Task brief
In the records below, find the line that contains "Screenshot is 1414x2576." and the line that contains "Civic career (366, 236)", then retype exactly those two lines and every line between them.

Record excerpts
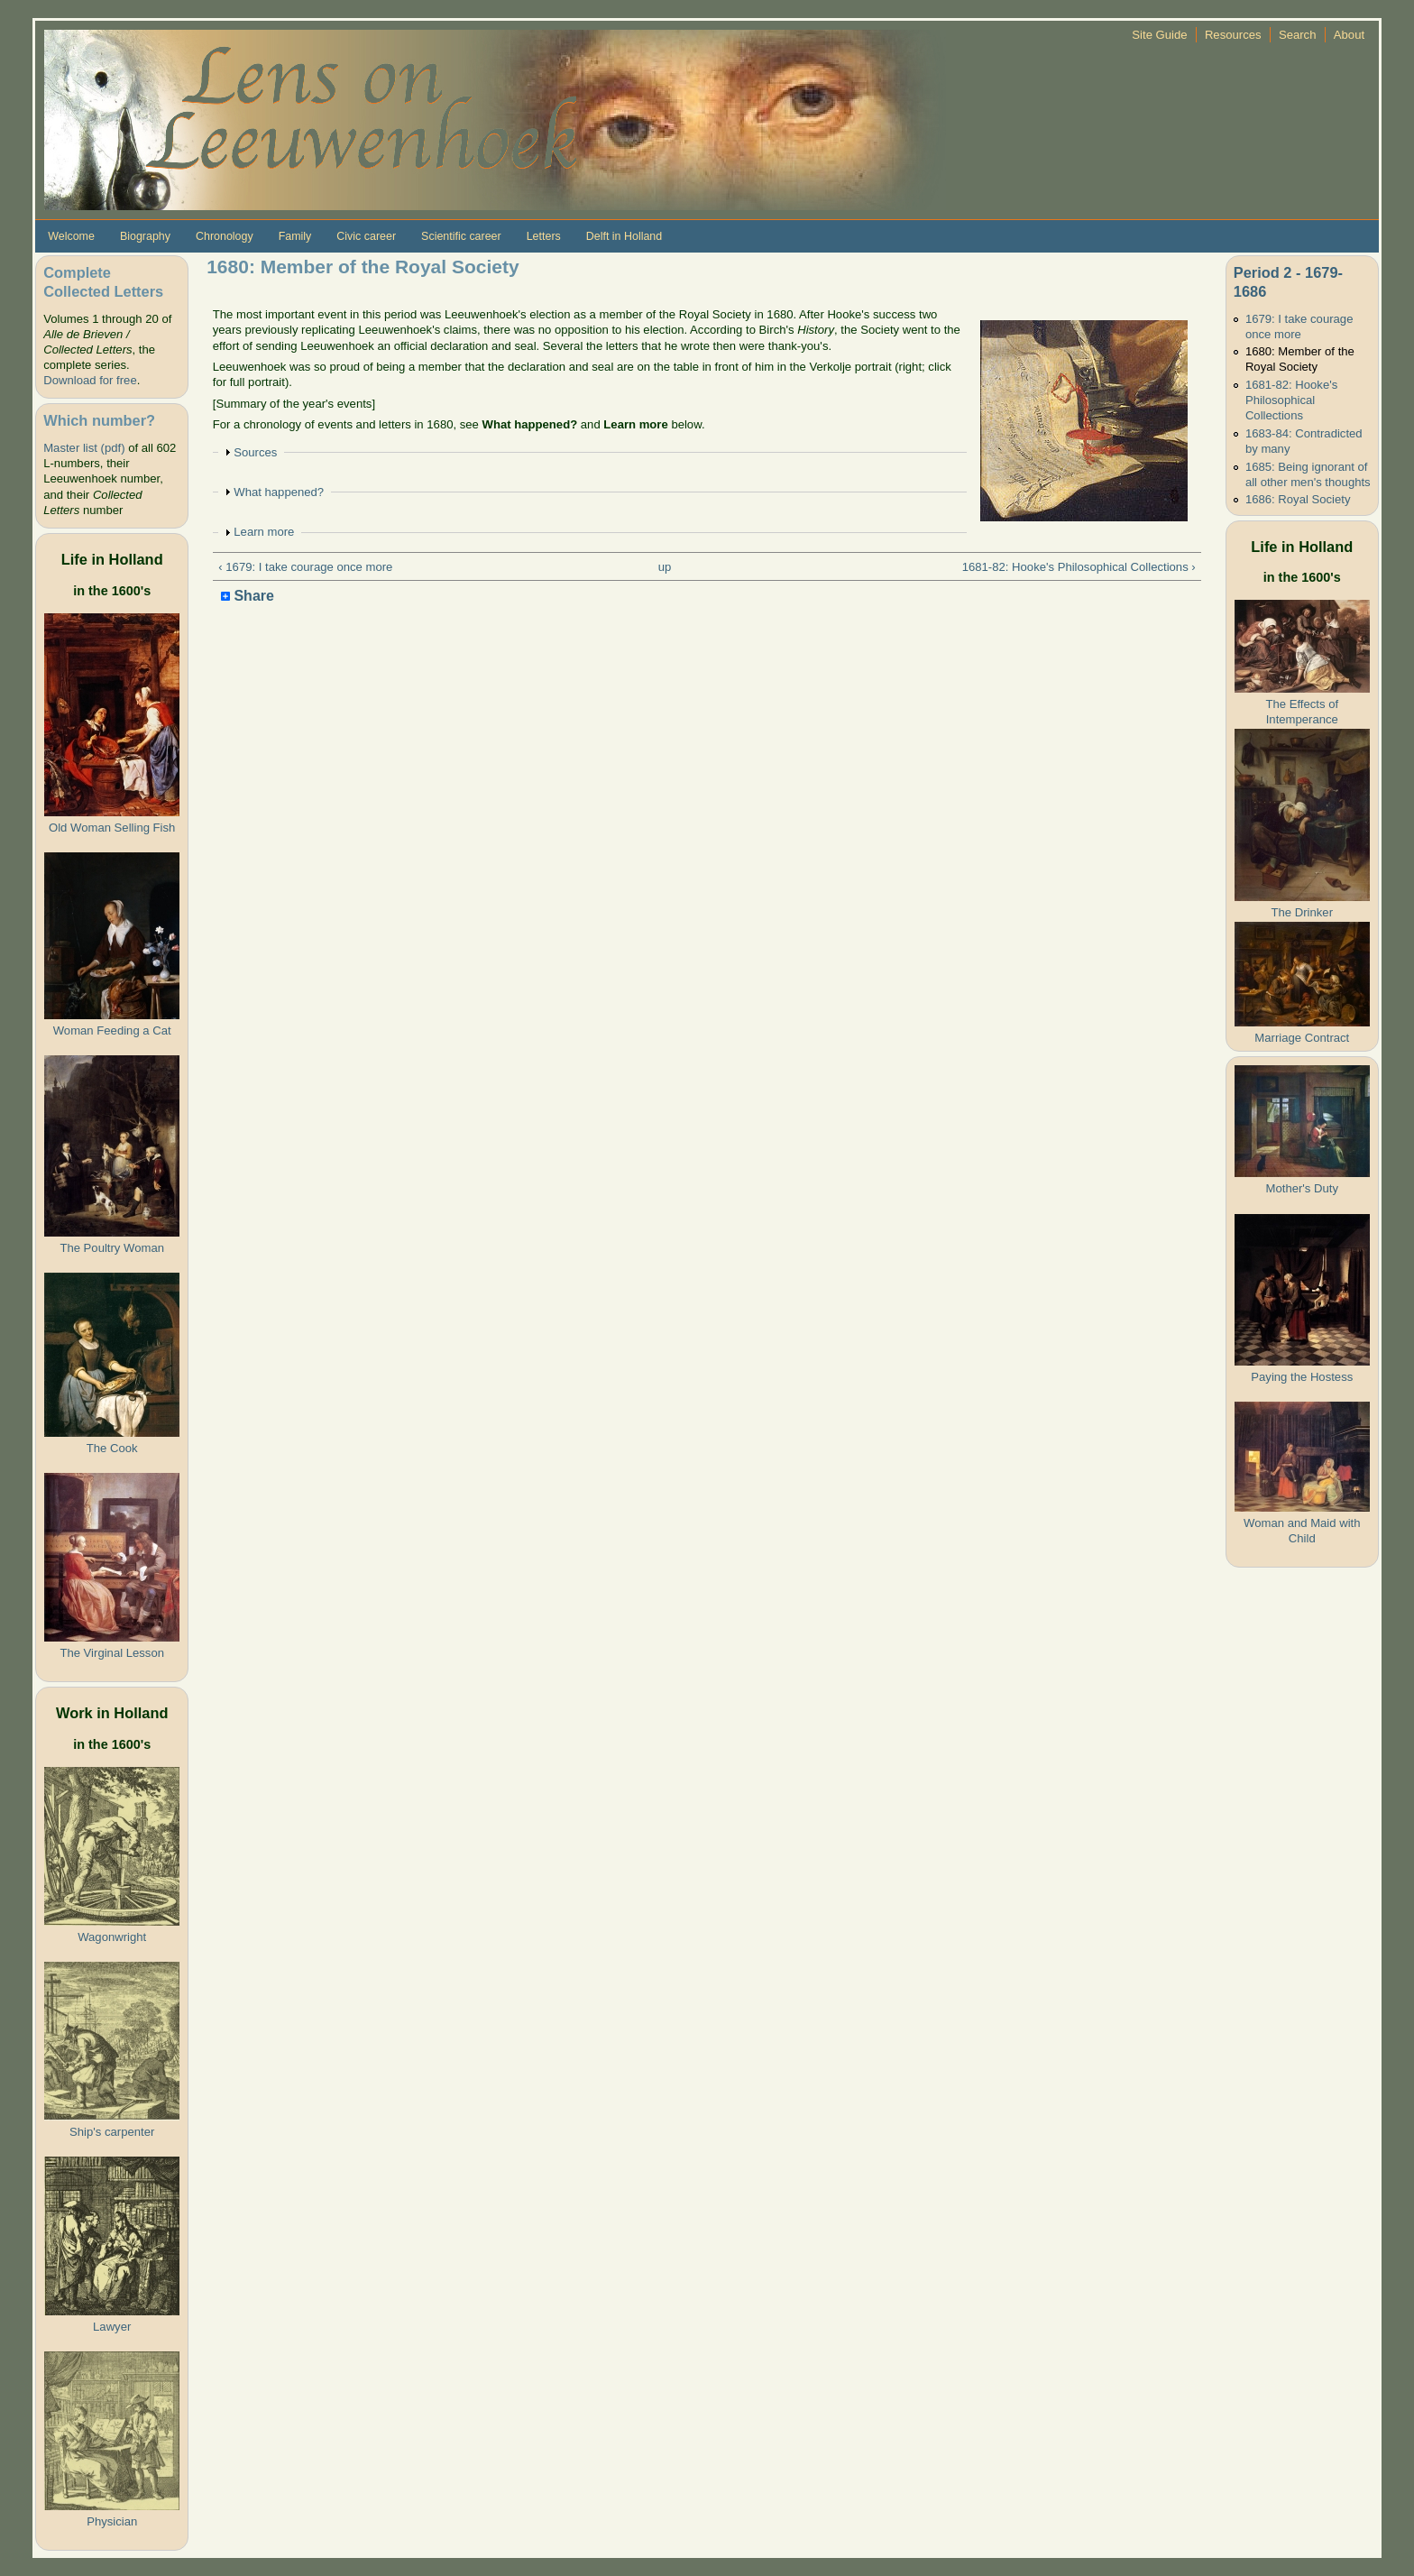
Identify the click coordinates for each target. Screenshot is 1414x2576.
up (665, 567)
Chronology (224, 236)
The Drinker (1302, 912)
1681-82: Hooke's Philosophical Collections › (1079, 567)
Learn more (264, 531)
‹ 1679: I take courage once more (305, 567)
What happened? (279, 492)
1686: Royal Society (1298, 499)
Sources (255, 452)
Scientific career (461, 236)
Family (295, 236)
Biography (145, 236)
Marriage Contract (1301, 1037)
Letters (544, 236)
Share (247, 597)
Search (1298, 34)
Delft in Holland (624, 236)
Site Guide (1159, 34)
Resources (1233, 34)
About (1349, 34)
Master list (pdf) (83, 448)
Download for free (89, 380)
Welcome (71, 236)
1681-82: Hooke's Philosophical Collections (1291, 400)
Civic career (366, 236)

==

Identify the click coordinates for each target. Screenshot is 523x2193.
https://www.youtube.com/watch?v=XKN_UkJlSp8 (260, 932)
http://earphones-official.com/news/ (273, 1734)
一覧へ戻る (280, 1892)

Written response
Identify the click coordinates for each target. Screenshot is 1414x2576.
up (665, 567)
Chronology (224, 236)
The Drinker (1302, 912)
1681-82: Hooke's Philosophical Collections › (1079, 567)
Learn more (264, 531)
‹ 1679: I take courage once more (305, 567)
What happened? (279, 492)
1686: Royal Society (1298, 499)
Sources (255, 452)
Scientific career (461, 236)
Family (295, 236)
Biography (145, 236)
Marriage Contract (1301, 1037)
Letters (544, 236)
Share (247, 597)
Search (1298, 34)
Delft in Holland (624, 236)
Site Guide (1159, 34)
Resources (1233, 34)
About (1349, 34)
Master list (pdf) (83, 448)
Download for free (89, 380)
Welcome (71, 236)
1681-82: Hooke's Philosophical Collections (1291, 400)
Civic career (366, 236)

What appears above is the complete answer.